Imdonewithsergio · 19/06/2026 15:56

Does your OH watch porn? I knew my husband liked porn when we first got together but he said quite early on he had lost interest. I found out a few weeks back that he has been watching it again. We had a good sex life and he does initiate sex all the time- so I don’t think there is any porn addiction or anything like that. But I’m quite hurt for some reason and it’s been playing on my mind. I do have adhd and rejection sensitive dysphoria- so I think it’s me getting in my own head but I’m just wondering if anyone has any tips for me not feeling so bad about it?

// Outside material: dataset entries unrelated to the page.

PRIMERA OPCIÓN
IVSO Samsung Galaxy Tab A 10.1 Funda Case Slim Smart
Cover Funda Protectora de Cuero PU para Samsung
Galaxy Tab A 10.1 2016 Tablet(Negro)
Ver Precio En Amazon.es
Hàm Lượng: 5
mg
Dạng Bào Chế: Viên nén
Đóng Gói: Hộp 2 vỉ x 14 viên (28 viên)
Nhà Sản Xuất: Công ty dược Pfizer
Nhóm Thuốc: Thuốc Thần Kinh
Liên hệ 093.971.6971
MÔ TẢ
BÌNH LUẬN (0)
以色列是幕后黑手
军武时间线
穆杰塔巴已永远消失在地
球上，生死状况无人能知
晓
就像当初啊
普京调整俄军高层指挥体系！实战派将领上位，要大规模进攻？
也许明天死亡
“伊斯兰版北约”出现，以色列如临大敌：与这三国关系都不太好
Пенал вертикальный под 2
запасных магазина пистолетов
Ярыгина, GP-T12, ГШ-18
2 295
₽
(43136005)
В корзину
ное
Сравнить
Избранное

I don’t want this being something that leads to arguments or anything and realise I need to adjust my mindset.

edit- last option should say unsure 🤣

OP posts:
Addictedtoharibobutthestrawbssuck · 19/06/2026 16:09

Imdonewithsergio · 19/06/2026 15:56

Does your OH watch porn? I knew my husband liked porn when we first got together but he said quite early on he had lost interest. I found out a few weeks back that he has been watching it again. We had a good sex life and he does initiate sex all the time- so I don’t think there is any porn addiction or anything like that. But I’m quite hurt for some reason and it’s been playing on my mind. I do have adhd and rejection sensitive dysphoria- so I think it’s me getting in my own head but I’m just wondering if anyone has any tips for me not feeling so bad about it? I don’t want this being something that leads to arguments or anything and realise I need to adjust my mindset.

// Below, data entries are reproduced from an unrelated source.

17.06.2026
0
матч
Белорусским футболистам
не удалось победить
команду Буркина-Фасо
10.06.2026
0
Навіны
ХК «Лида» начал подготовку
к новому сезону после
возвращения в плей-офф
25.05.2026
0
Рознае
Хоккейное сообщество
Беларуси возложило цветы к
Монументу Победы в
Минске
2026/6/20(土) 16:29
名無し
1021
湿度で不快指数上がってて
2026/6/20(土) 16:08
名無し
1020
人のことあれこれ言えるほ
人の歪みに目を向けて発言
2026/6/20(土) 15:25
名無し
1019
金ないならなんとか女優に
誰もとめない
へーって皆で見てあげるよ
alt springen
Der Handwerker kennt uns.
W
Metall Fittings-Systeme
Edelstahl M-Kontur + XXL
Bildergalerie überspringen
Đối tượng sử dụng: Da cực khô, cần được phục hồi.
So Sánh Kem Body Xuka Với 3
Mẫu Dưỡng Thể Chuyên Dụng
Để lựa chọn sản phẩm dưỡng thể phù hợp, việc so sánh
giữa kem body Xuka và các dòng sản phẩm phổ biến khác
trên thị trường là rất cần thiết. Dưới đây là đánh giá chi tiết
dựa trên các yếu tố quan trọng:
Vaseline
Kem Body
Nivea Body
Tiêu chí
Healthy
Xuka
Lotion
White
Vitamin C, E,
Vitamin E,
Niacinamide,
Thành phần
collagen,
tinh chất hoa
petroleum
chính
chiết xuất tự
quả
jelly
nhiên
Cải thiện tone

edit- last option should say unsure 🤣

How did you find out? I understand your feelings, makes you feel like you're not enough doesn't it 😔

*edited to say sorry for accidentally quoting OP, don't know how to undo it!

ScratchyPants · 19/06/2026 16:11

No and you don't have to caveat with ADHD etc. Porn is bad for everyone whatever their situation.

Sunandsunshine · 19/06/2026 16:34

Why do you need to adjust your attitude to porn OP?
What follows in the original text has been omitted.